Regarding the challenge of manipulating NNAA chemical structures, something relevant is to do a correct parameterization of them for the modelling and simulation steps [60]. One advantage of the Rosetta framework is the availability of tools to generate such parameters, in particular for new building blocks differing only in the amino acid side chain. With the expansion of the NNAAs chemical space that can be used in pharmacological applications [61], the user has the option to add novel entities in mPARCE by providing a 3D structure of the new monomer to generate the parameters. However, our protocol has been configured to do exclusively side chain modifications by conserving the original backbone. In the context of other type of amino acid modifications, or even more mimetic structures, our method is not suitable at the moment, but can be further adapted in order to guarantee a chemically correct substitution of the novel components. The latest can be complemented with the option of adding or deleting amino acids on the peptide chain to explore even bigger chemical spaces.
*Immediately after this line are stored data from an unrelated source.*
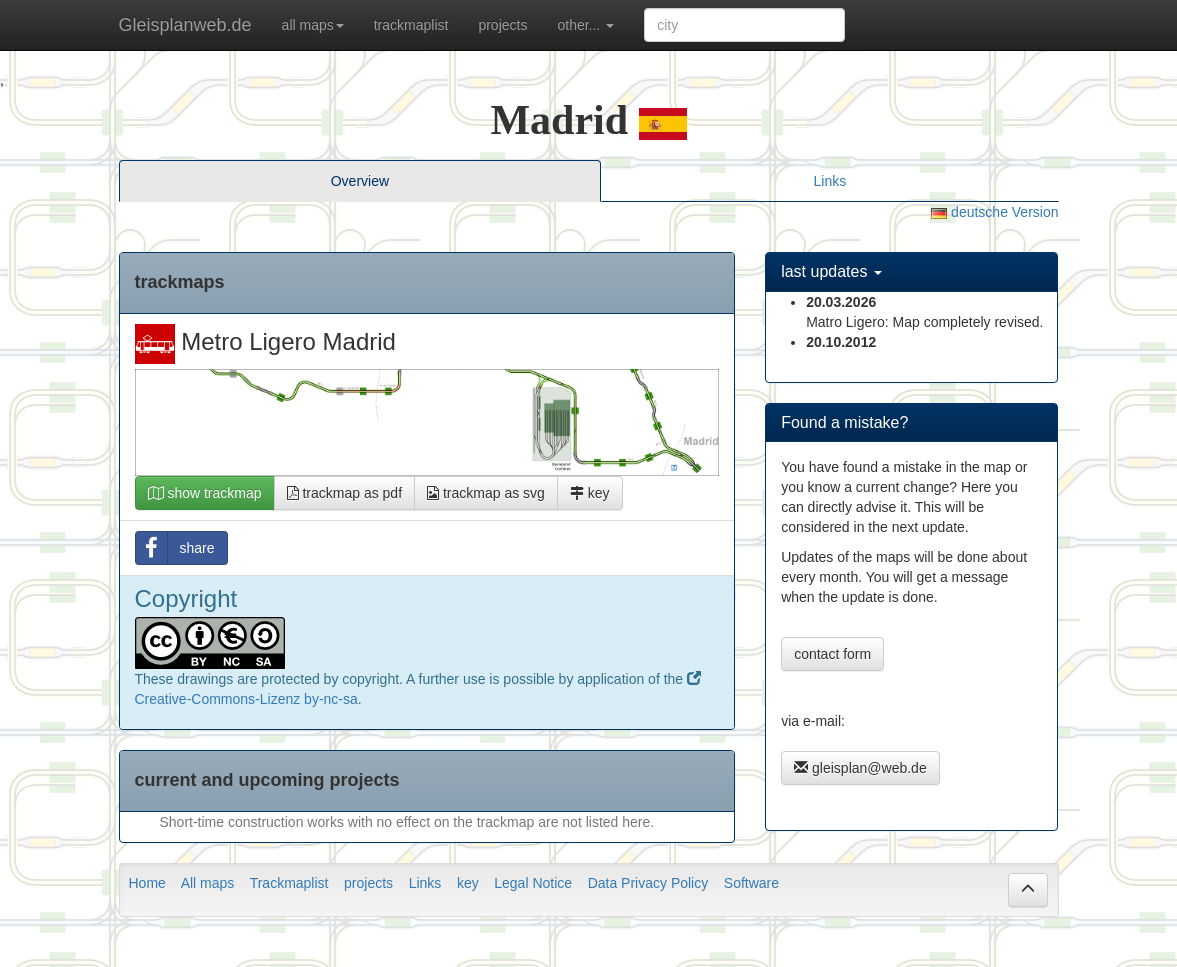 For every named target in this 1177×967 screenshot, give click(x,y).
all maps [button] (313, 25)
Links (830, 181)
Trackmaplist (289, 883)
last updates (831, 271)
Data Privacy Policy (648, 883)
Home (147, 883)
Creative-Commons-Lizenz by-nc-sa (246, 699)
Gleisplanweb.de (185, 25)
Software (751, 883)
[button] (1028, 890)
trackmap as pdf (345, 493)
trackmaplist (411, 25)
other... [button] (585, 25)
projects (502, 25)
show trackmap (205, 493)
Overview (360, 181)
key (590, 493)
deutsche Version (994, 212)
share (175, 548)
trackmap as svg (486, 493)
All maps (208, 883)
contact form (832, 654)
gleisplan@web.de (860, 768)
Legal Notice (533, 883) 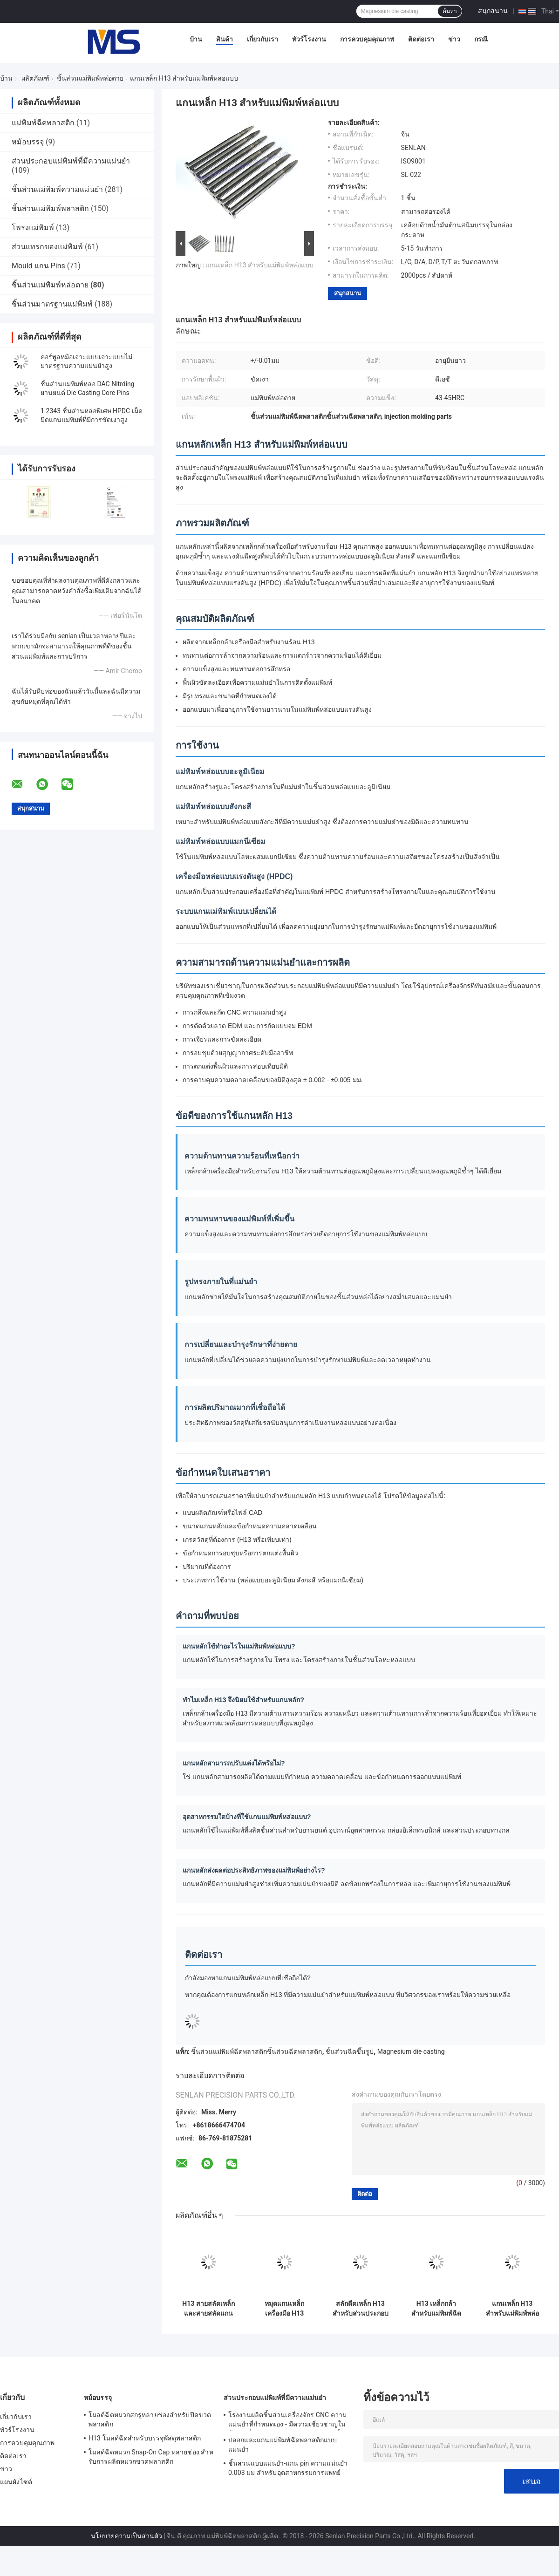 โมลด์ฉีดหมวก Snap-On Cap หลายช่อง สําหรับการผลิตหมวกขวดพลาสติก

Finally, the code has been configured to facilitate its reproducibility under any computational infrastructure. The exhaustiveness is associated to the peptide sequence size and the number of attempted mutations. The mPARCE code is different from the original PARCE method in terms of the sampling method (Monte Carlo mover instead of MD) and the possibility to add NNAAs during the design. The dependencies can be easily installed, and we expect that mPARCE can become a valuable open option to design modified peptide binders of any protein target reporting resolved 3D-structures and characterized binding sites.